Professor Jay Smith taught a class about athletes' rights, but it was later cancelled.
Professor Jay Smith taught a class about athletes' rights, but it was later cancelled.

The faculty said that despite media reports that department chairperson Fitz Brundage made the decision to cancel Smith’s class on his own, they believe Brundage was actually under pressure from the college to cancel the class to prevent students from learning about the University’s recent scandals.

“In the absence of any other credible explanation, we believe that the College took this action to block broader understanding of the recent scandals in UNC’s major intercollegiate athletic programs and other violations of legal, moral, and academic standards in the history of modern college athletics,” they said.

Brundage said he had no comment.

The faculty said Smith is a recognized authority on the subject of his course and was “clearly ... singled out for unprecedented and adverse scrutiny.”

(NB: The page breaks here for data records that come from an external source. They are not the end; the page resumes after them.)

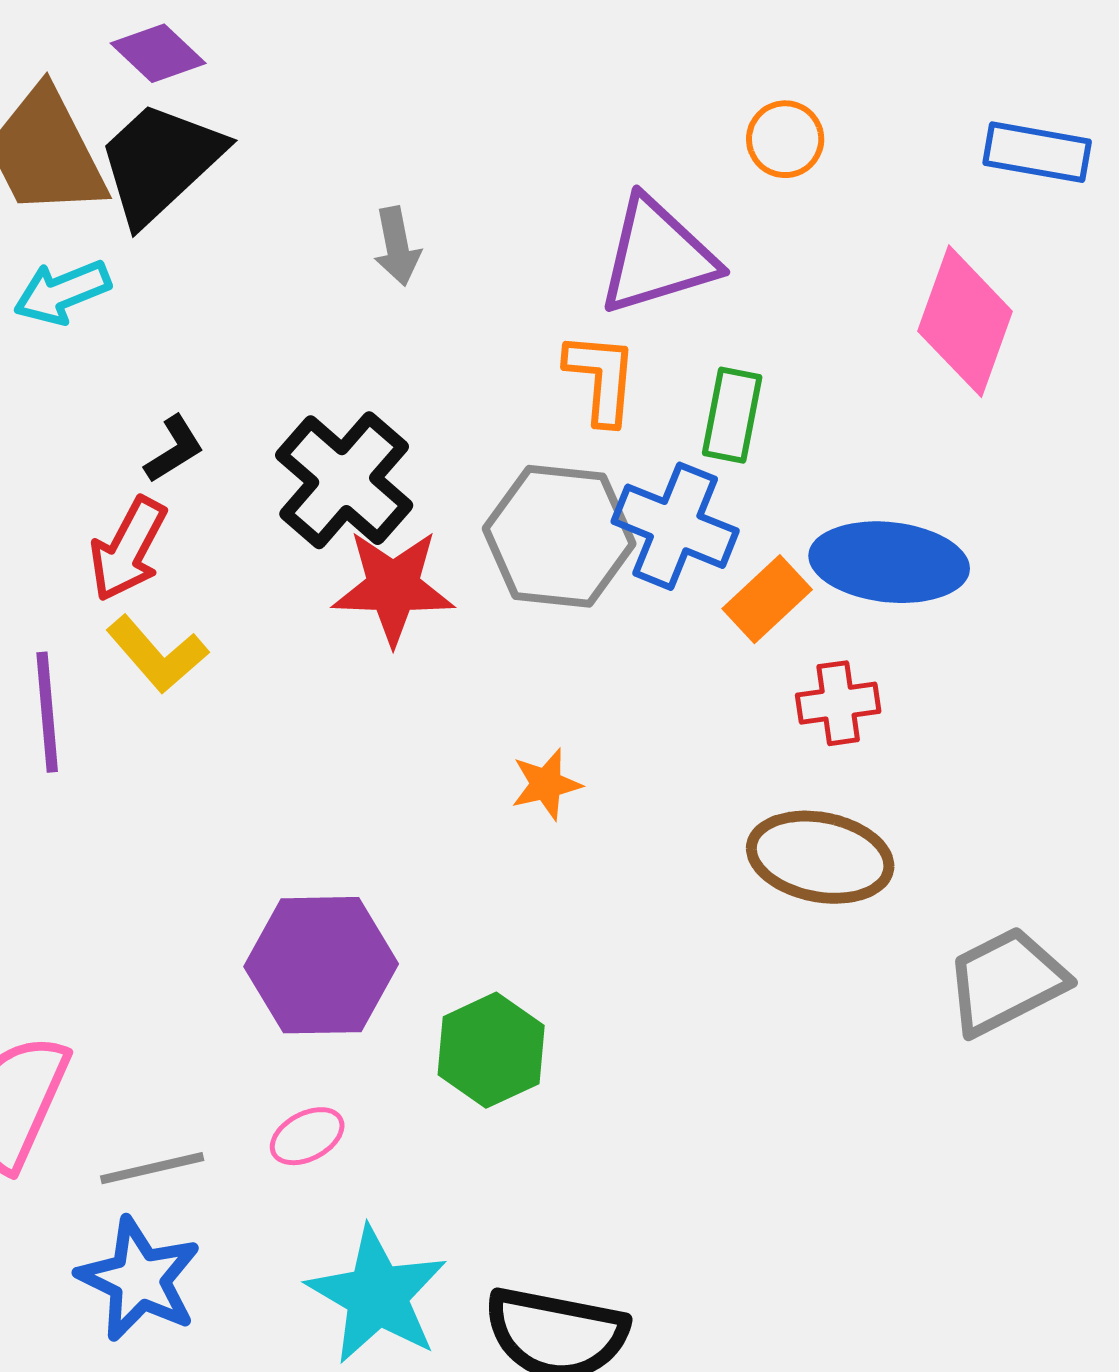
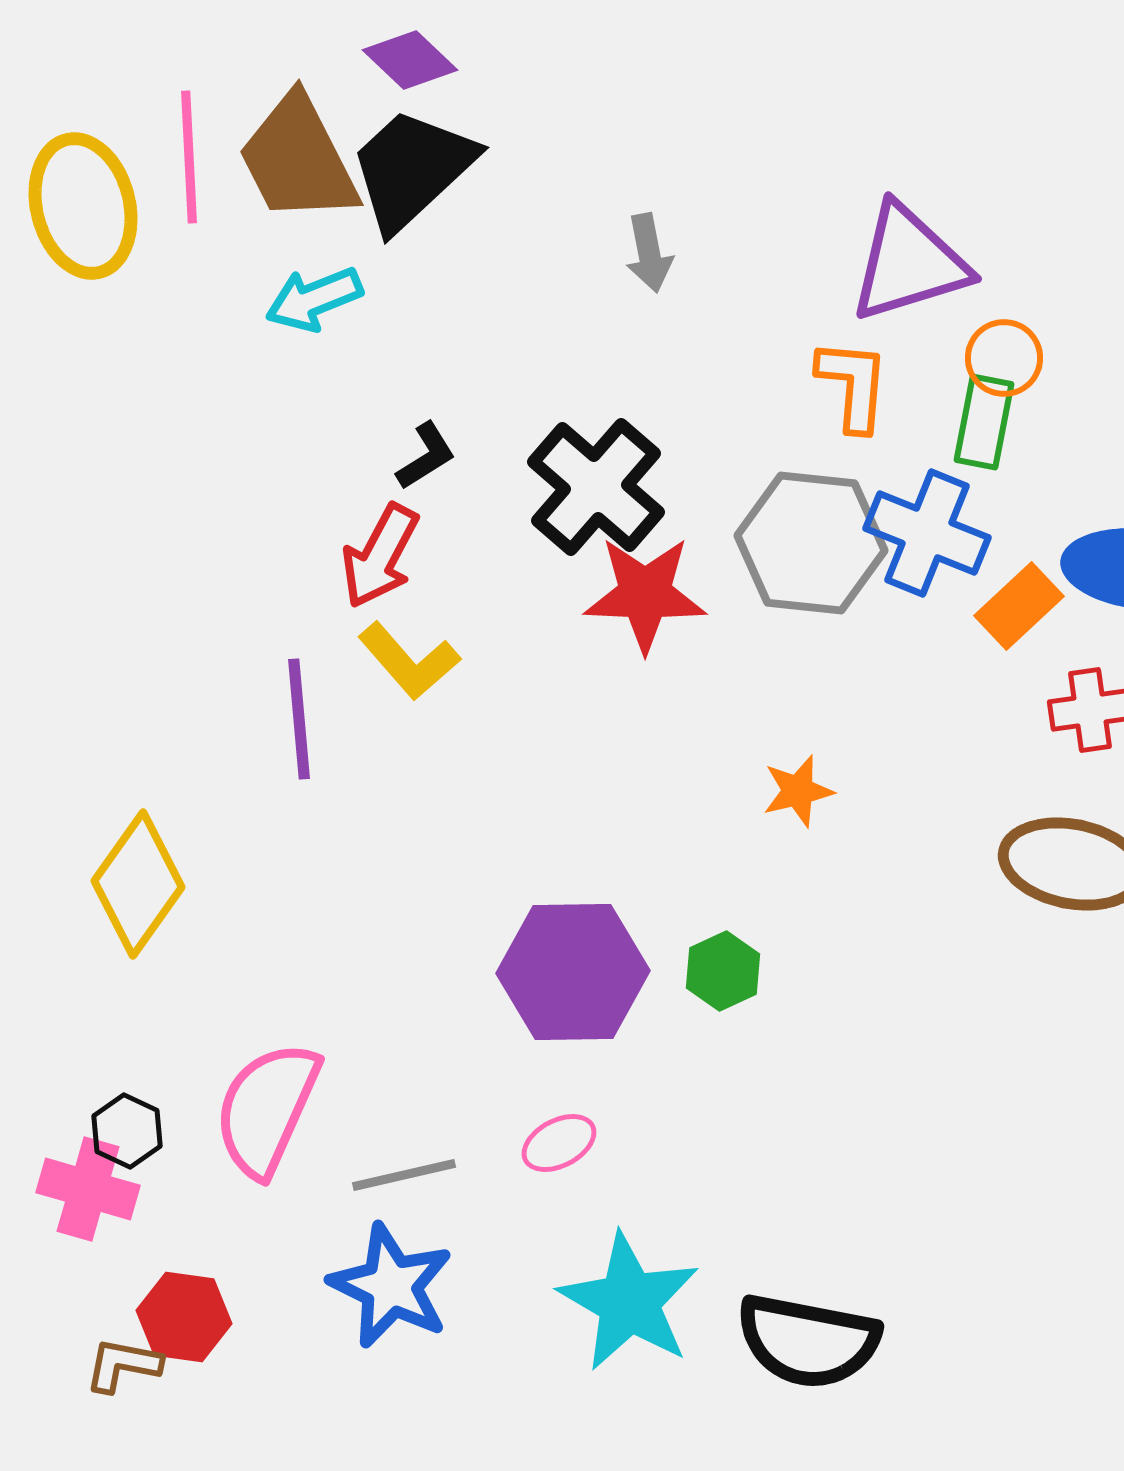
orange circle: (785, 139) -> (1004, 358), moved
green hexagon: (491, 1050) -> (723, 971), moved, size x0.7

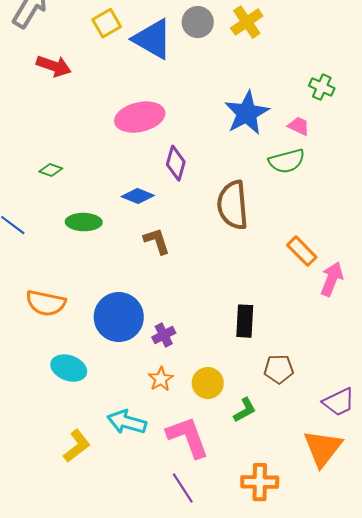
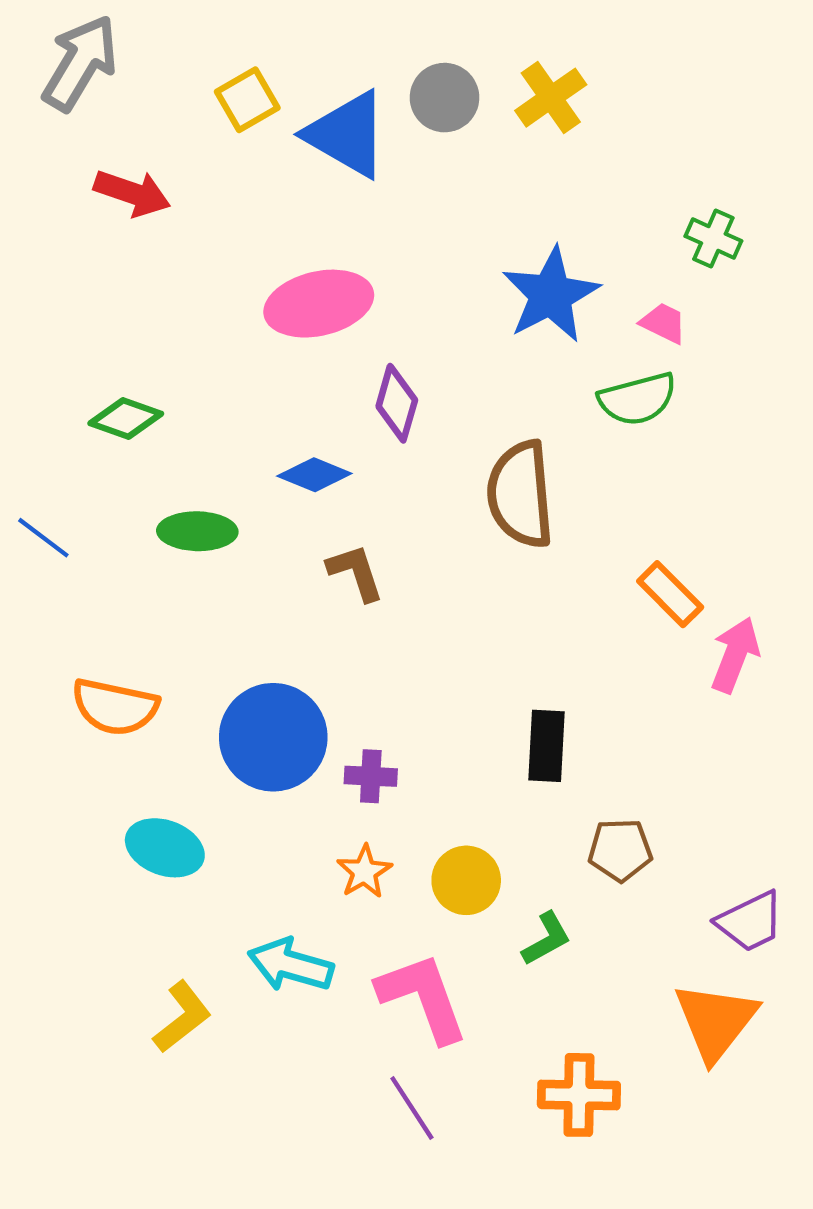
green diamond: (51, 170) -> (126, 418), size x1.4
purple cross: (164, 335) -> (371, 776), turned 30

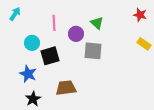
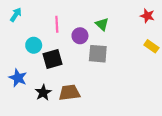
blue star: (28, 74) -> (18, 78), moved
black star: (33, 99) -> (43, 93), moved

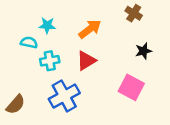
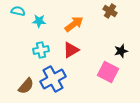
cyan semicircle: (29, 42) -> (18, 11), moved
black star: (143, 51) -> (121, 51), moved
brown semicircle: (16, 104) -> (26, 86), moved

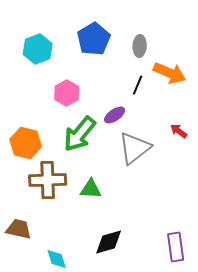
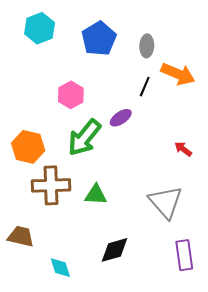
cyan hexagon: (38, 49) -> (40, 28), moved
red arrow: (179, 131) -> (183, 149), moved
gray triangle: (135, 148) -> (165, 202), moved, turned -33

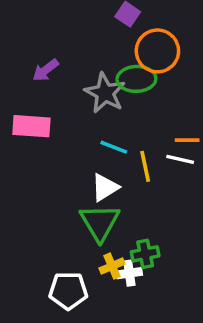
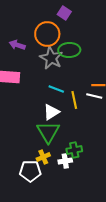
orange circle: (157, 51) -> (47, 34), moved
purple arrow: (45, 70) -> (17, 45), turned 56
yellow cross: (112, 266) -> (43, 157), moved

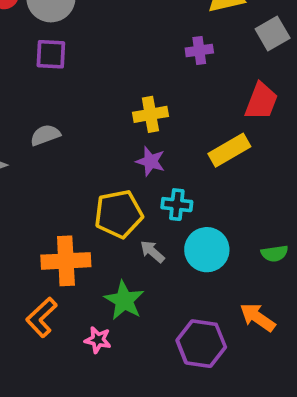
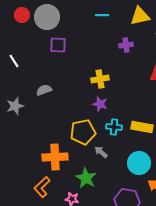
purple square: (51, 54) -> (58, 45), moved
yellow rectangle: (229, 150) -> (142, 127), moved, turned 40
cyan circle: (207, 250) -> (139, 163), moved

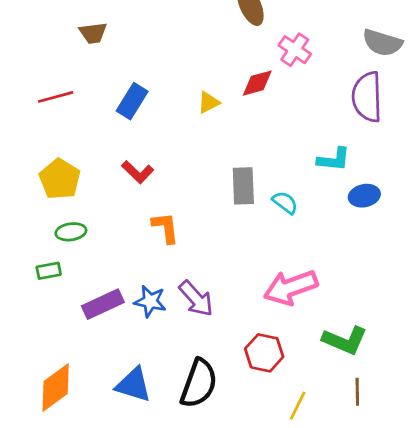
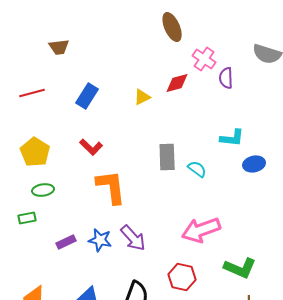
purple semicircle: (367, 97) -> (226, 78), moved, size x0.6
orange L-shape: (165, 228) -> (111, 187), size x1.5
purple rectangle: (103, 304) -> (66, 242), size x0.7

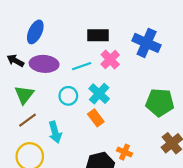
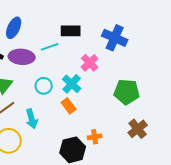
pink cross: (110, 59) -> (90, 63), moved
cyan line: (82, 66) -> (50, 47), moved
orange cross: (124, 152) -> (95, 137), turned -32

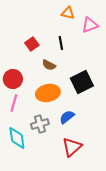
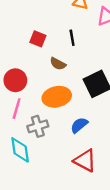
red square: (32, 44) -> (38, 39), turned -32
gray cross: (40, 124) -> (38, 126), moved
red triangle: (72, 147) -> (85, 161), turned -50

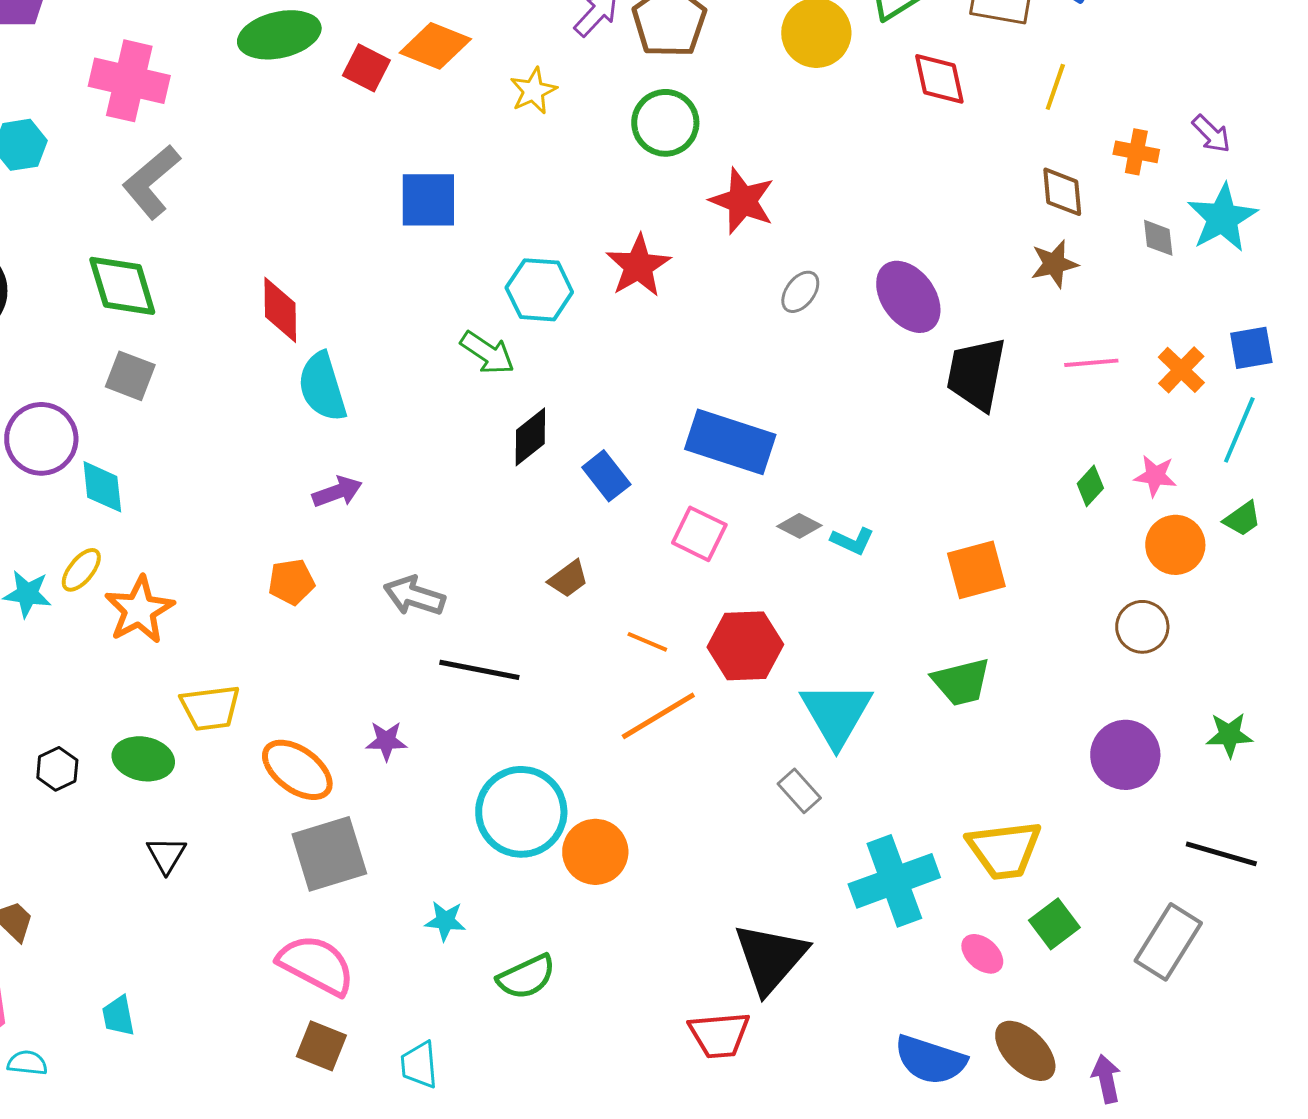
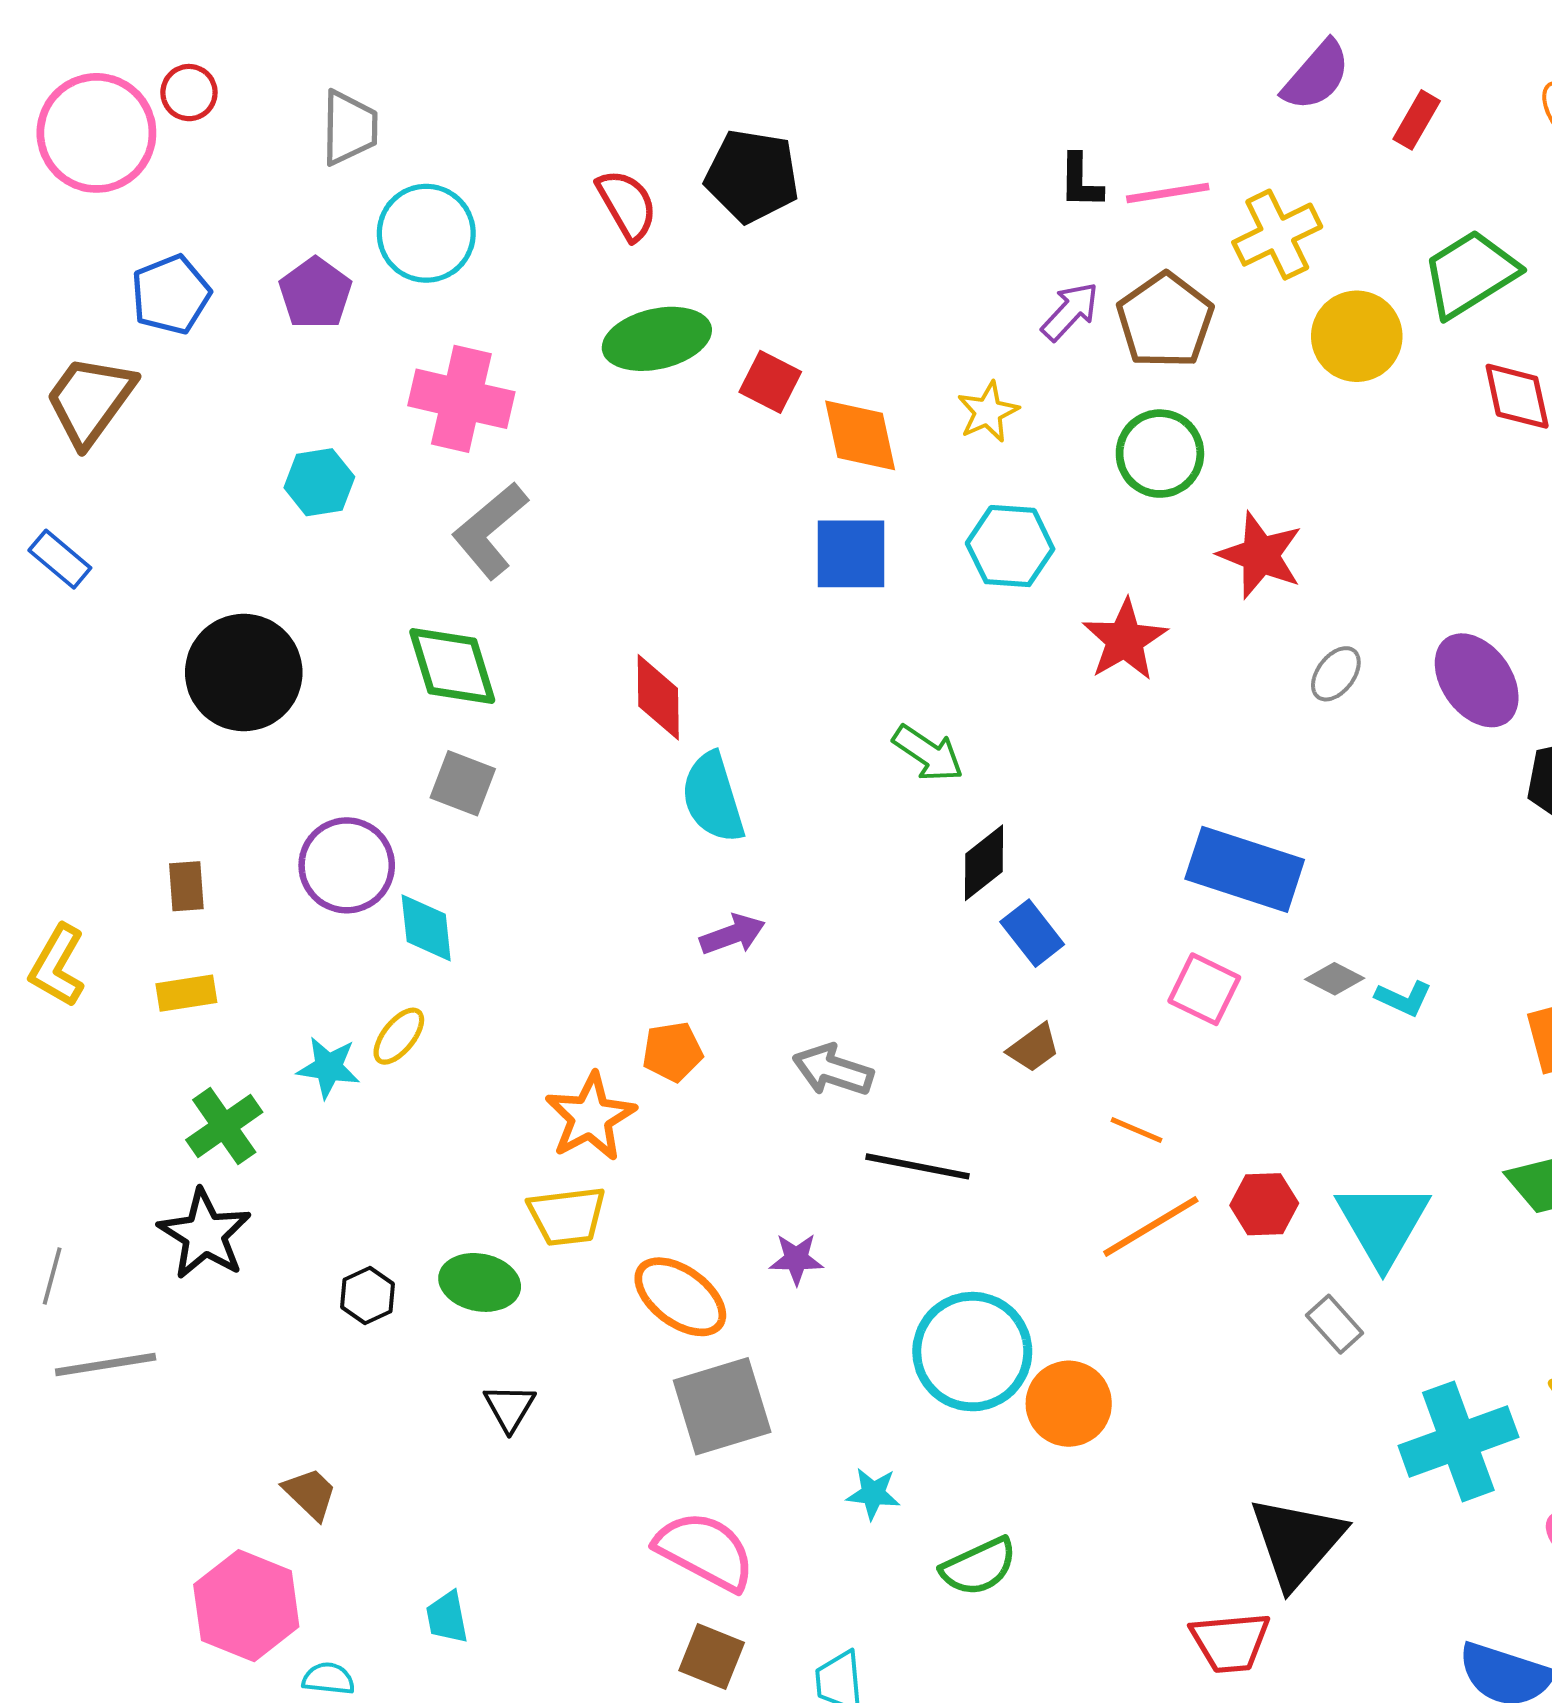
orange diamond: (435, 46) -> (860, 435), moved, turned 56
cyan hexagon: (539, 290) -> (1010, 546), moved
blue rectangle: (606, 476) -> (1032, 933), moved
orange star: (139, 610) -> (590, 1117), moved
red hexagon: (745, 646) -> (1264, 1204), moved, size x0.7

The faculty said the College’s actions violate Comprehensive Standard 3.4.10 of UNC’s accrediting agency — the Commission on Colleges of the Southern Association of Colleges and Schools — which “requires that ‘the institution places primary responsibility for the content, quality, and effectiveness of the curriculum with its faculty.’”

They said it is clear that this course was scrutinized for its content and that Brundage “felt pressured by the administration to cancel any future offerings of the course until Fall 2018, concerned about adverse consequences for the department if he proceeded with the scheduling of the course in the Fall 2017.”

The faculty members concluded the statement by calling on the University to offer a public statement confirming it will not interfere with Smith’s history course in the fall of 2018 or after.

Dean of the College of Arts and Sciences Kevin Guskiewicz said he had no comment.

Smith said he is thankful for the history department’s display of support.

“My hope, though, is that others around campus will take note of the history department’s strong statement and realize that something serious happened here and will lend their voices to the protest,” he said.

History professor Harry Watson said history faculty members decided to draft their own statement after the Council of Chairs of the College of Arts and Sciences voiced its concern about the canceling of the course.

“As a matter of fact, there’s a certain amount of ambiguity about what the council chairs did, because the chair of the council chairs decided that the vote was too close to be regarded as a definitive statement,” he said.

“But we, we —when we found out that most of the people, most of the ‘yes’ and ‘no’ votes were ‘yes’ on the resolution, we said ‘we ought to back them up.’”

Watson said Smith and Brundage were not involved in drafting the statement.